# What to do:
Can you quote, word for word, every line from the first line of the records below through the line containing "Task: Click on", and nothing else?

─── Dataset entries ───

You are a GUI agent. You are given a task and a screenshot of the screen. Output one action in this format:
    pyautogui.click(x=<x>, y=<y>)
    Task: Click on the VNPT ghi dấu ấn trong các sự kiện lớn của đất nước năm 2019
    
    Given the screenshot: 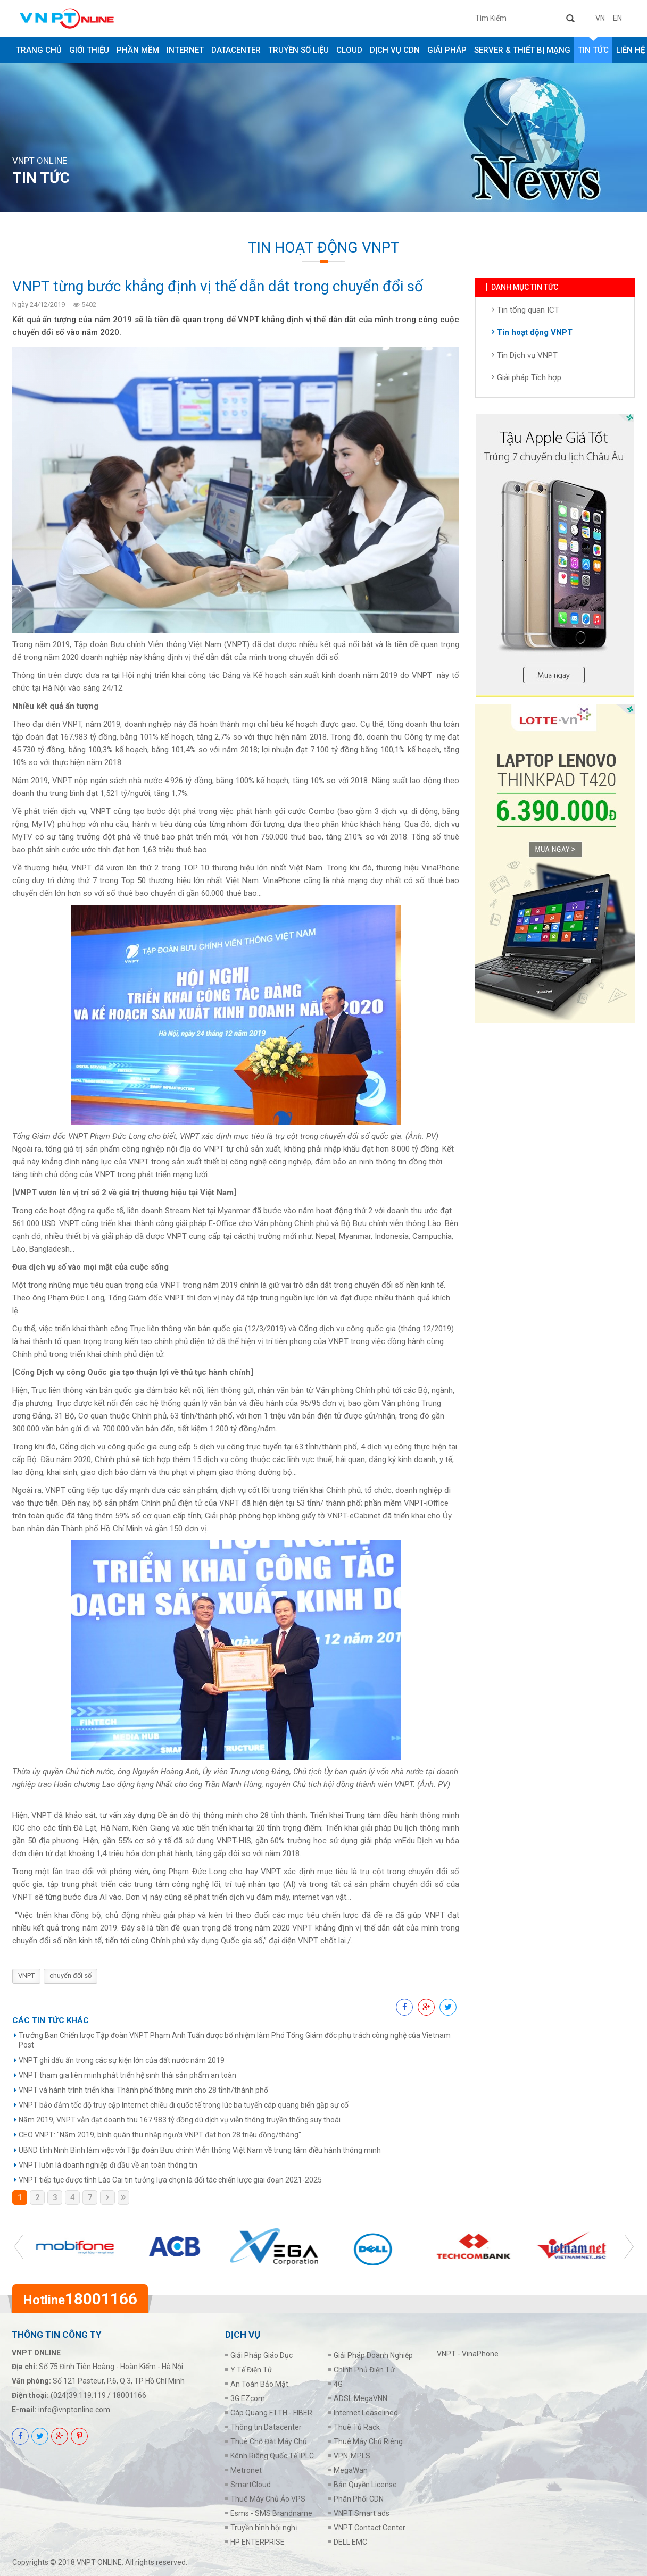 What is the action you would take?
    pyautogui.click(x=122, y=2060)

───

# Answer box:
You are a GUI agent. You are given a task and a screenshot of the screen. Output one action in this format:
    pyautogui.click(x=<x>, y=<y>)
    Task: Click on the VNPT ghi dấu ấn trong các sự kiện lớn của đất nước năm 2019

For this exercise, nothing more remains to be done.